Electronic Design

Lambda: Reclaiming An Old Concept

I think I’m going to go back to programming in APL and Lisp. The concepts and methodologies of decades ago are being reborn in today’s languages, like Microsoft’s C# and Sun’s Java. Of course, languages like C#, C++, and Java were designed to take advantage of other object-oriented precursors such as Simula and SmallTalk.

However, in trying to minimize the complexity of the new languages, designers left out many features. Some of these features found their way back into the new languages through runtime support or extensions that can be added within the language’s normal extension mechanisms.

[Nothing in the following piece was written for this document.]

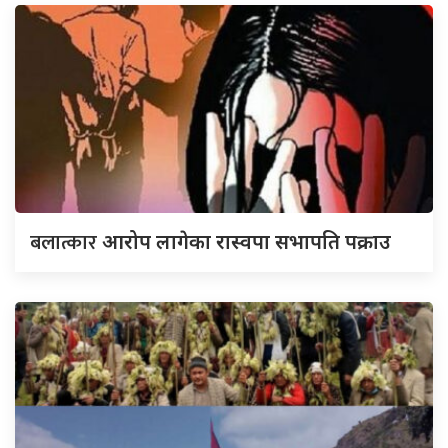
बलात्कार
आरोप लागेका रास्वपा सभापति पक्राउ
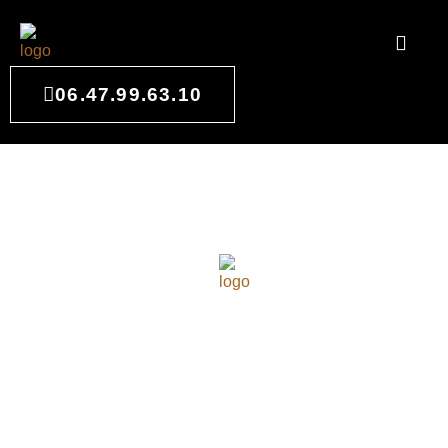
06.47.99.63.10
ARCHITECTURE
D'INTÉRIEUR À CESTAS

Yet in many cases, a fundamental change is necessary to the syntax or semantics. These types of changes aren’t taken lightly, since they can break existing applications. Still, enhancing a language this way can have a major impact on developers in areas such as efficiency and code quality.

I Say Tomato, You Say...
Lisp is built around lists and lambda expressions. Lambda expressions are closures that include any bound variables at the time the closure is created. Take this short interactive Lisp session:

> (define timesN (lambda (N)

(lambda (x) (* x N)))

> ((timesN 4) 3)

12

The timesN variable is assigned a lambda expression that takes a single parameter. It returns another lambda expression that also has a single parameter. The difference is that the inner unnamed lambda expression references the N parameter.

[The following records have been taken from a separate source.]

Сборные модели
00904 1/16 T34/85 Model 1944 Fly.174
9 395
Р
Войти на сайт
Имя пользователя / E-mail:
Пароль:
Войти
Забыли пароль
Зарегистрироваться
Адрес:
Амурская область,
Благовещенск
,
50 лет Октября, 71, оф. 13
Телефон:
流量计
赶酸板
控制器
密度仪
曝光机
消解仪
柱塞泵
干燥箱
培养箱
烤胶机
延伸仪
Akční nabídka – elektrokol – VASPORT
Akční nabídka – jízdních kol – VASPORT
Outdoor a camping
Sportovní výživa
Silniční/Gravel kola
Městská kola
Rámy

The first parameter of a list being evaluated in Lisp is the function to be executed. This works recursively so the second statement executed in the example evaluates (timesN 4), which returns a lambda expression that will multiply its parameter by four. In this example, it is applied to parameter 3 with a result of 12. As shown, lambda expressions are first-class values that can be stored and passed as parameters.

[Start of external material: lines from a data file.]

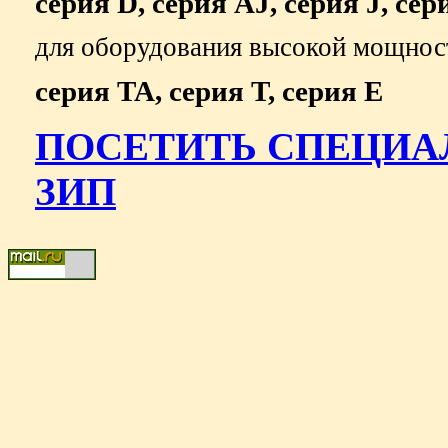
серия D, серия AJ, серия J, сер
для оборудования высокой мощнос
серия TA, серия T, серия E
ПОСЕТИТЬ СПЕЦИА
ЗИП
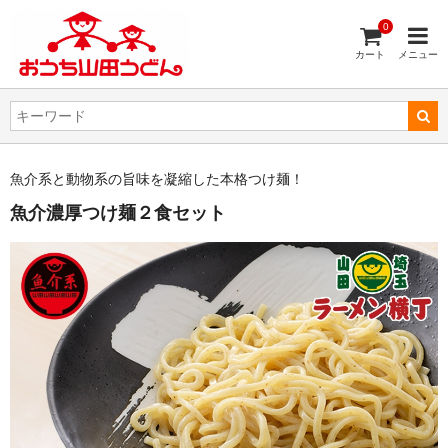
0
カート
メニュー
魚介系と動物系の旨味を凝縮した本格つけ麺！
魚介濃厚つけ麺２食セット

I Say Delegate, You Say...
C# 2.0 introduced the concept of anonymous methods, which allowed the creation of method definitions without names that are common in the callback approach commonly used throughout Microsoft’s Windows operating system. This was more shorthand than a radical semantic enhancement because the same thing could be done, albeit with more textual decorations.

C# 3.0 adds explicitly or implicitly typed lambda expressions to the mix. In the latter case, the types are inferred from the surrounding code context. The syntax is simpler as well.

(int x) => return x * 4;

Similar closure functionality is being considered for Java 7.

From a C# or Java developer’s point of view, enhancements like lambda expressions are favorable additions. Their implementation may lack the elegance and consistency of Lisp since the new features are tacked on rather than part of the original language definition. But, elegant or not, they will get a lot of use.

So what about C and C++, since they’re used in the bulk of embedded applications? Callback functions are already the norm, but two issues crop up: syntax and garbage collection.

Syntax is arbitrary since there is no standard. C macros and C++ class definitions can hide this, though an implementation may have to deal with ugly issues such as casting void* pointers.

Memory allocation is more problematic since the memory must be explicitly deallocated. C++ has the edge over C here. With C++, though, developers still need to deallocate the closure. Either way, the solution isn’t very elegant.